Beckert explicitly makes the connection to Benedict Anderson’s notion of nationhood as an imagined community in the acknowledgements – but instead of the national imaginary built on concepts of the past and the present, he characterises the capitalist imaginary as a set of fictional expectations that, combined, ensure the survival of the capitalist fantasy. In this way, Beckert makes a strong case for a temporal dimension to be taken more seriously in studies of capitalism. His argument that ‘the future matters’ is set alongside the usual focus on the importance of historical forces and a reliance on studies of the past. But he argues that a consideration needs to be given as to how actors perceive the future.

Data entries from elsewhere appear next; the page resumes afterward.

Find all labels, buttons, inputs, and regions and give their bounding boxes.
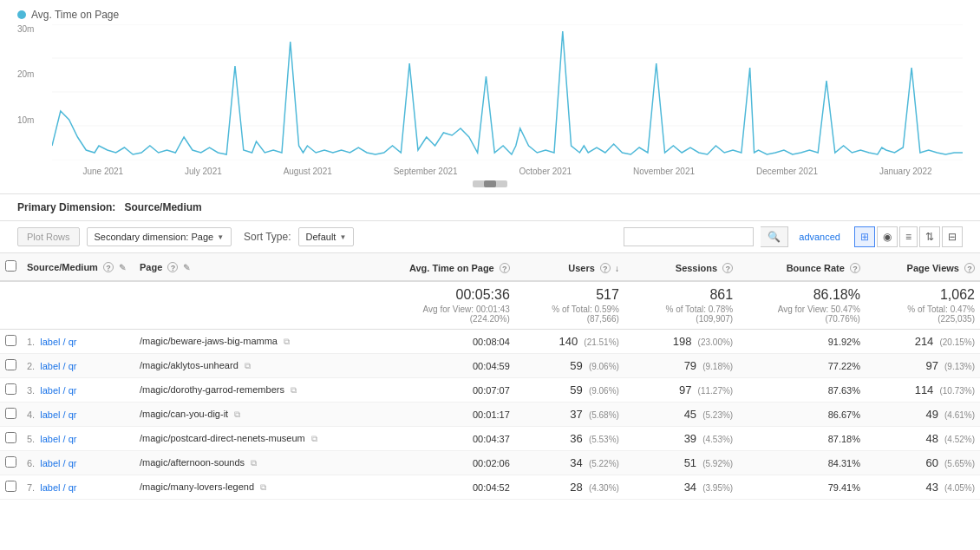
- row-source-link[interactable]: label / qr: [40, 361, 76, 371]
- row-number: 7.: [27, 482, 37, 493]
- bounce-rate-help-icon[interactable]: ?: [850, 263, 860, 273]
- table-row: 5. label / qr /magic/postcard-direct-nen…: [0, 427, 980, 451]
- advanced-link[interactable]: advanced: [799, 232, 840, 242]
- row-checkbox[interactable]: [5, 481, 16, 492]
- row-checkbox[interactable]: [5, 335, 16, 346]
- row-sessions: 51 (5.92%): [624, 451, 738, 475]
- sort-type-label: Sort Type:: [244, 231, 291, 243]
- row-page-icon[interactable]: ⧉: [251, 458, 257, 468]
- row-page-path: /magic/afternoon-sounds: [140, 457, 245, 468]
- row-page-path: /magic/can-you-dig-it: [140, 409, 228, 419]
- row-page-icon[interactable]: ⧉: [291, 385, 297, 396]
- chart-dot: [17, 10, 26, 19]
- row-source-link[interactable]: label / qr: [40, 385, 76, 396]
- data-table-container: Source/Medium ? ✎ Page ? ✎ Avg. Time on …: [0, 253, 980, 500]
- row-sessions: 34 (3.95%): [624, 475, 738, 500]
- table-row: 6. label / qr /magic/afternoon-sounds ⧉ …: [0, 451, 980, 475]
- row-checkbox[interactable]: [5, 432, 16, 443]
- page-help-icon[interactable]: ?: [167, 262, 178, 272]
- row-checkbox-cell[interactable]: [0, 475, 22, 500]
- row-source-link[interactable]: label / qr: [40, 409, 76, 420]
- summary-sessions: 861 % of Total: 0.78% (109,907): [624, 281, 738, 330]
- row-checkbox-cell[interactable]: [0, 403, 22, 427]
- pie-view-button[interactable]: ◉: [877, 226, 898, 247]
- row-sessions-value: 34: [684, 481, 696, 494]
- compare-view-button[interactable]: ⇅: [919, 226, 940, 247]
- select-all-checkbox[interactable]: [5, 260, 16, 272]
- row-checkbox-cell[interactable]: [0, 378, 22, 403]
- row-source-link[interactable]: label / qr: [40, 482, 76, 493]
- source-edit-icon[interactable]: ✎: [119, 263, 129, 273]
- plot-rows-button[interactable]: Plot Rows: [17, 227, 80, 246]
- row-page: /magic/dorothy-garrod-remembers ⧉: [134, 378, 377, 403]
- row-page-views: 49 (4.61%): [866, 403, 980, 427]
- summary-users: 517 % of Total: 0.59% (87,566): [515, 281, 624, 330]
- row-avg-time: 00:04:37: [377, 427, 515, 451]
- secondary-dimension-arrow: ▼: [217, 233, 224, 241]
- row-checkbox[interactable]: [5, 456, 16, 468]
- sessions-help-icon[interactable]: ?: [722, 263, 733, 273]
- avg-time-help-icon[interactable]: ?: [500, 263, 510, 273]
- header-page: Page ? ✎: [134, 253, 377, 281]
- row-sessions: 97 (11.27%): [624, 378, 738, 403]
- row-source-link[interactable]: label / qr: [40, 434, 76, 444]
- row-avg-time: 00:07:07: [377, 378, 515, 403]
- source-help-icon[interactable]: ?: [103, 262, 114, 272]
- row-page-path: /magic/aklytos-unheard: [140, 360, 238, 370]
- row-sessions-value: 39: [684, 432, 696, 445]
- row-source-link[interactable]: label / qr: [40, 458, 76, 468]
- row-page-icon[interactable]: ⧉: [245, 361, 251, 371]
- users-help-icon[interactable]: ?: [600, 263, 611, 273]
- page-views-help-icon[interactable]: ?: [964, 263, 975, 273]
- row-users-pct: (9.06%): [589, 362, 619, 371]
- row-page-views-pct: (4.61%): [944, 410, 975, 420]
- grid-view-button[interactable]: ⊞: [854, 226, 875, 247]
- row-page-views-value: 48: [925, 432, 938, 445]
- row-checkbox-cell[interactable]: [0, 451, 22, 475]
- row-number: 4.: [27, 409, 37, 420]
- row-bounce-rate: 87.18%: [738, 427, 866, 451]
- header-checkbox-cell[interactable]: [0, 253, 22, 281]
- row-page-views: 214 (20.15%): [866, 330, 980, 354]
- row-source-link[interactable]: label / qr: [40, 337, 76, 347]
- secondary-dimension-dropdown[interactable]: Secondary dimension: Page ▼: [87, 227, 232, 246]
- header-users: Users ? ↓: [515, 253, 624, 281]
- row-number: 6.: [27, 458, 37, 468]
- row-page: /magic/beware-jaws-big-mamma ⧉: [134, 330, 377, 354]
- primary-dimension-label: Primary Dimension:: [17, 201, 115, 213]
- row-users-value: 28: [570, 481, 582, 494]
- row-page-icon[interactable]: ⧉: [234, 409, 240, 420]
- header-bounce-rate: Bounce Rate ?: [738, 253, 866, 281]
- row-page-icon[interactable]: ⧉: [260, 482, 266, 493]
- table-row: 7. label / qr /magic/many-lovers-legend …: [0, 475, 980, 500]
- search-input[interactable]: [624, 227, 754, 246]
- row-num-source: 4. label / qr: [22, 403, 134, 427]
- row-page-icon[interactable]: ⧉: [284, 337, 290, 347]
- page-edit-icon[interactable]: ✎: [183, 263, 193, 273]
- row-checkbox[interactable]: [5, 383, 16, 395]
- row-users-value: 59: [570, 383, 582, 396]
- users-sort-icon[interactable]: ↓: [615, 264, 619, 273]
- row-users: 140 (21.51%): [515, 330, 624, 354]
- summary-row: 00:05:36 Avg for View: 00:01:43 (224.20%…: [0, 281, 980, 330]
- sort-type-dropdown[interactable]: Default ▼: [298, 227, 355, 246]
- row-checkbox[interactable]: [5, 359, 16, 370]
- row-checkbox-cell[interactable]: [0, 330, 22, 354]
- search-button[interactable]: 🔍: [761, 226, 788, 247]
- row-checkbox-cell[interactable]: [0, 427, 22, 451]
- row-page-views-value: 97: [925, 359, 938, 372]
- row-users-pct: (4.30%): [589, 483, 619, 493]
- row-checkbox[interactable]: [5, 408, 16, 419]
- primary-dimension-bar: Primary Dimension: Source/Medium: [0, 194, 980, 221]
- row-page-icon[interactable]: ⧉: [311, 434, 317, 444]
- row-page-views: 97 (9.13%): [866, 354, 980, 378]
- row-page-views-value: 43: [925, 481, 938, 494]
- data-table: Source/Medium ? ✎ Page ? ✎ Avg. Time on …: [0, 253, 980, 500]
- row-users-pct: (5.68%): [589, 410, 619, 420]
- bar-view-button[interactable]: ≡: [899, 226, 918, 247]
- pivot-view-button[interactable]: ⊟: [942, 226, 963, 247]
- row-avg-time: 00:04:59: [377, 354, 515, 378]
- row-sessions: 198 (23.00%): [624, 330, 738, 354]
- row-checkbox-cell[interactable]: [0, 354, 22, 378]
- row-bounce-rate: 87.63%: [738, 378, 866, 403]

Berkert draws on the work of theorists such as Bourdieu, Weber, Luhmann, Simmel  and Appadurai to argue that the fictional expectations of economic actors constitute an imagined future (what he calls a ‘kind of parallel reality’ p. 270), a fictional and imagined world that has nevertheless real and serious effects – the financial 2008 crisis being a striking example of this. Fiction creates crisis. Innovation and destruction are tied up in the world of capitalist dynamics, and these fictional expectations are at the heart of this dialectic. A striking example of the power of this imagined future is depicted by Beckert in the case of credit and its role in the 2008 crisis, a seismic event that ruptured the global economy. The ill-advised investment in the US sub-prime mortgage market was itself based on a set of fictional expectations about credit: imagined futures regarding house prices and the capacity of debtors to pay back their home loans, a set of expectations that were themselves supported by one of the most powerful imagined futures out there – the American dream and the prospect of owning one’s own home. The borrowing and lending of capital are based on these fictional imaginaries, a highly risky set of projections that both provides capitalism with its immense dynamism while also imbuing it with a high level of fragility.